Introduction
Anosmia, and hyposmia, the inability to perceive smells and a reduced or
altered ability respectively, as well as taste perception alterations,
are occasionally associated with respiratory virus infection, including
the well known family of coronavirus1. Since
mid-February 2020, SARS-CoV-2, a novel coronavirus initially identified
in late 2019 in China,2 spread worldwide. As the
infection was better characterized, main symptoms of fever, cough,
tiredness and difficulty breathing were well
characterized3. However several anecdotal case
reports,4,5 case series,6-8 and
surveys 9-13 suggested that a significant amount of
patients with suspected Sars-CoV-2 infection also developed
anosmia/hyposmia and/or taste alteration, and in a relevant amount of
patients, these were the first symptoms of COVID-19. Most of these
studies, however, base their results on presumptive or symptoms based
COVID-19 diagnosis.
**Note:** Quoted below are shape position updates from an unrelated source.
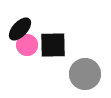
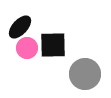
black ellipse: moved 2 px up
pink circle: moved 3 px down
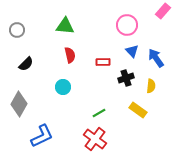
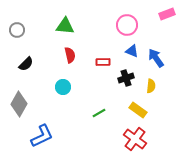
pink rectangle: moved 4 px right, 3 px down; rotated 28 degrees clockwise
blue triangle: rotated 24 degrees counterclockwise
red cross: moved 40 px right
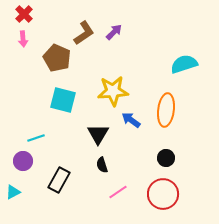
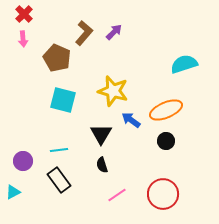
brown L-shape: rotated 15 degrees counterclockwise
yellow star: rotated 20 degrees clockwise
orange ellipse: rotated 60 degrees clockwise
black triangle: moved 3 px right
cyan line: moved 23 px right, 12 px down; rotated 12 degrees clockwise
black circle: moved 17 px up
black rectangle: rotated 65 degrees counterclockwise
pink line: moved 1 px left, 3 px down
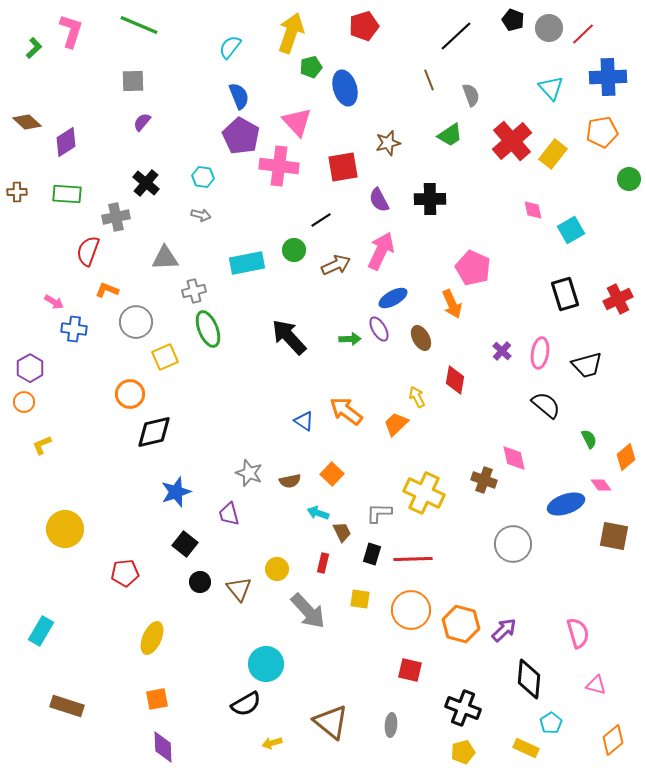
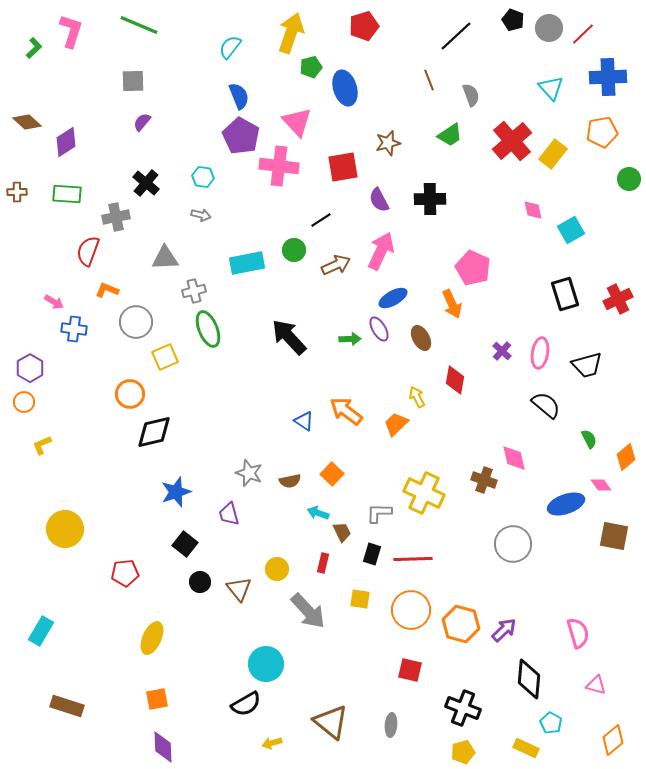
cyan pentagon at (551, 723): rotated 10 degrees counterclockwise
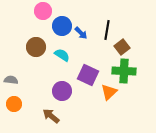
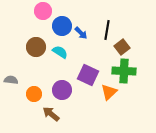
cyan semicircle: moved 2 px left, 3 px up
purple circle: moved 1 px up
orange circle: moved 20 px right, 10 px up
brown arrow: moved 2 px up
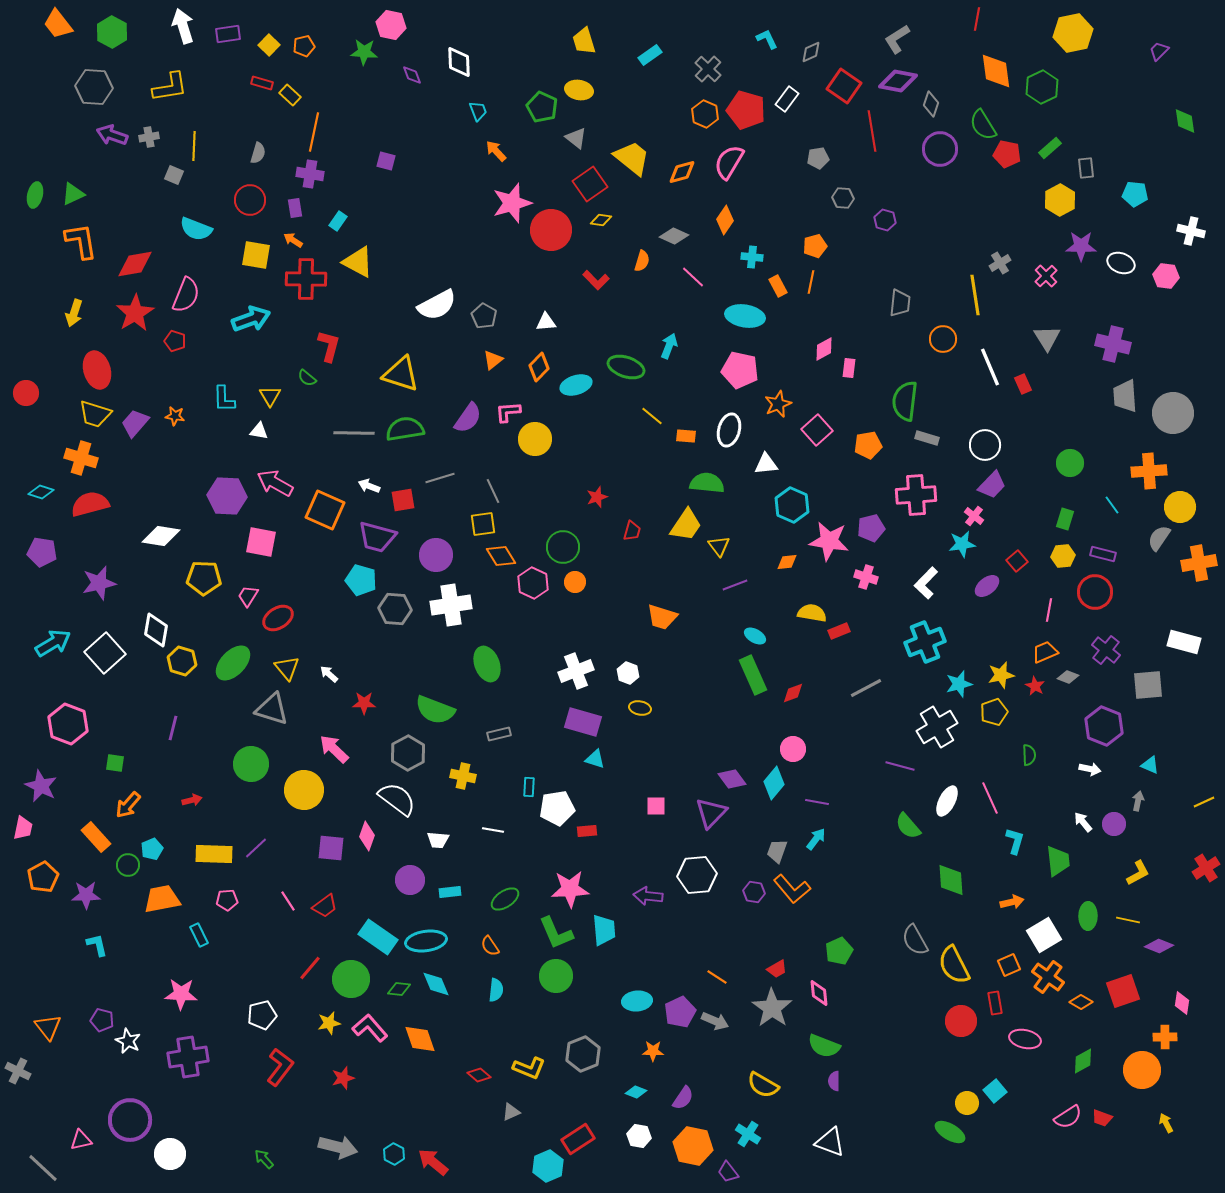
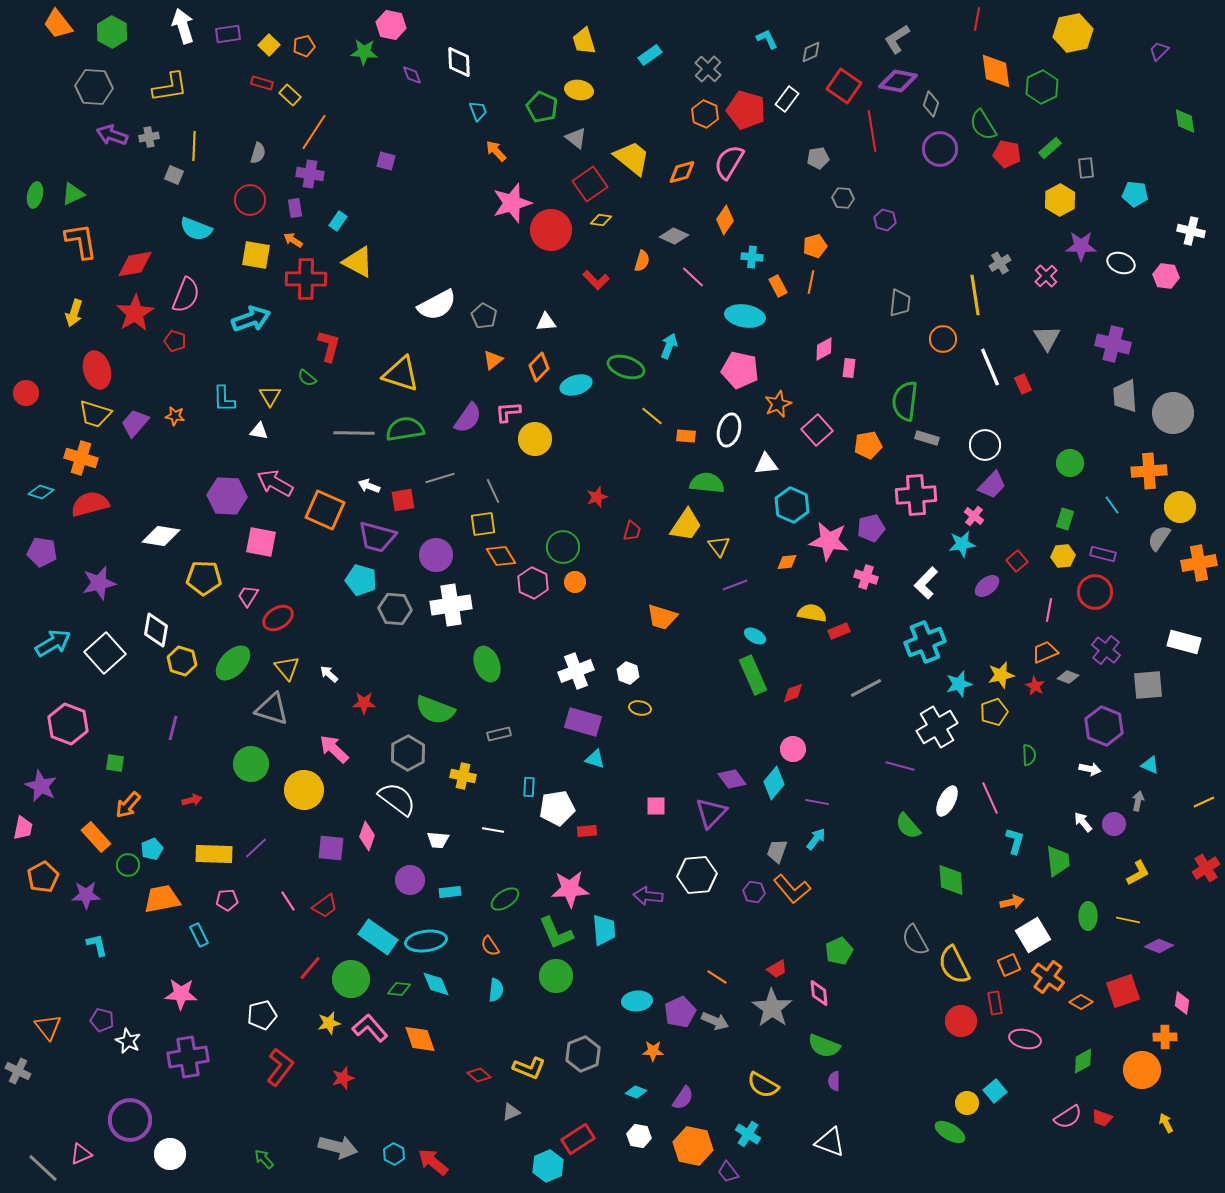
orange line at (314, 132): rotated 21 degrees clockwise
white square at (1044, 935): moved 11 px left
pink triangle at (81, 1140): moved 14 px down; rotated 10 degrees counterclockwise
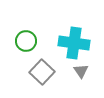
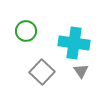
green circle: moved 10 px up
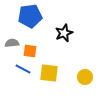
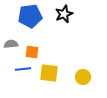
black star: moved 19 px up
gray semicircle: moved 1 px left, 1 px down
orange square: moved 2 px right, 1 px down
blue line: rotated 35 degrees counterclockwise
yellow circle: moved 2 px left
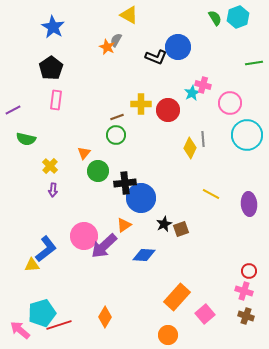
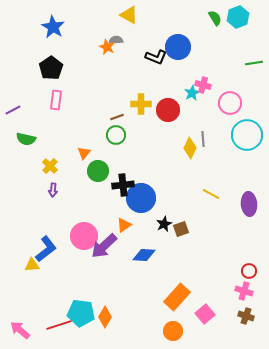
gray semicircle at (116, 40): rotated 56 degrees clockwise
black cross at (125, 183): moved 2 px left, 2 px down
cyan pentagon at (42, 313): moved 39 px right; rotated 24 degrees clockwise
orange circle at (168, 335): moved 5 px right, 4 px up
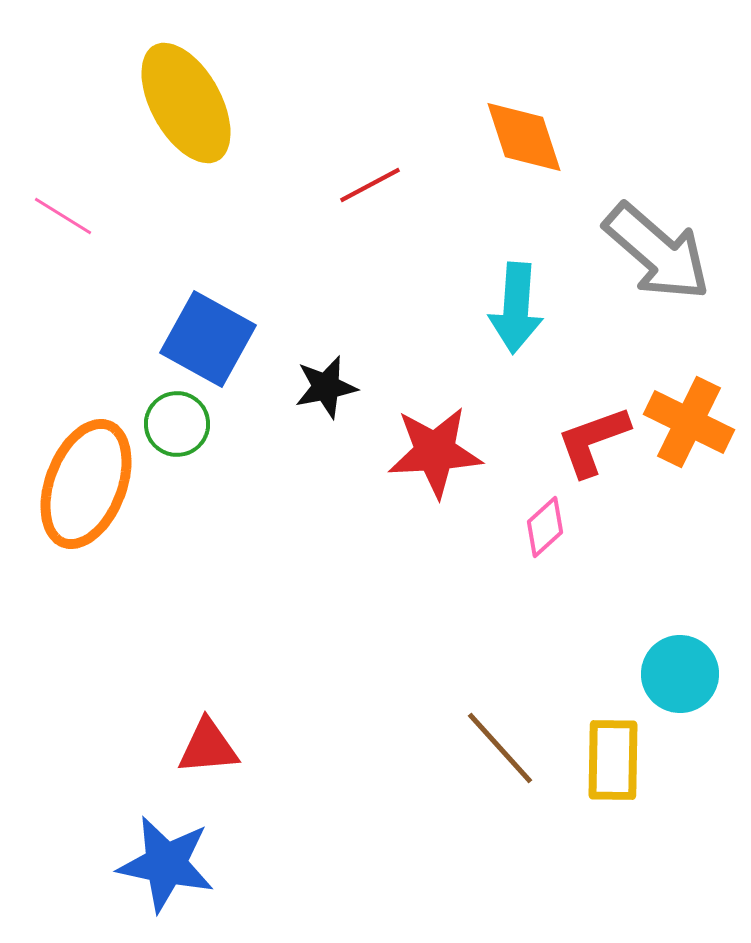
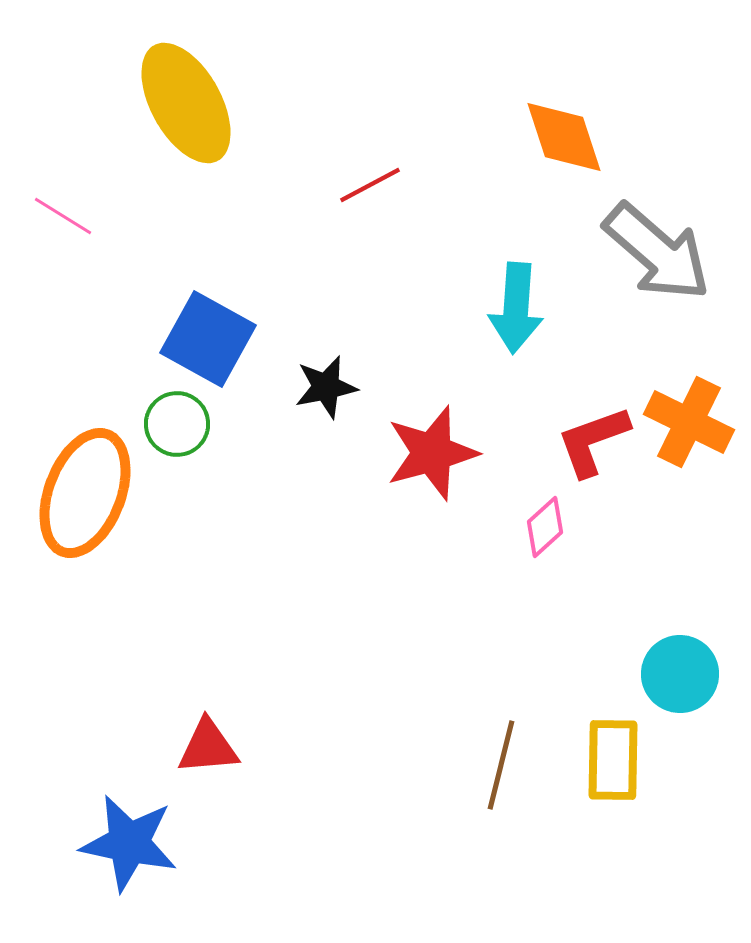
orange diamond: moved 40 px right
red star: moved 3 px left, 1 px down; rotated 12 degrees counterclockwise
orange ellipse: moved 1 px left, 9 px down
brown line: moved 1 px right, 17 px down; rotated 56 degrees clockwise
blue star: moved 37 px left, 21 px up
Only one study to date has assessed a population of
laboratory confirmed patients, performing quantitative smell assessment,
but without investigating taste.14
Limited knowledge is available on prevalence, severity and recovery time
of these disorders in SARS-CoV-2 patients.
The aim of this study was to investigate the prevalence and severity of
smell and taste disorders in a population of laboratory confirmed
SARS-CoV-2 patients. A secondary objective was to investigate the onset
and recovery time from the same symptoms.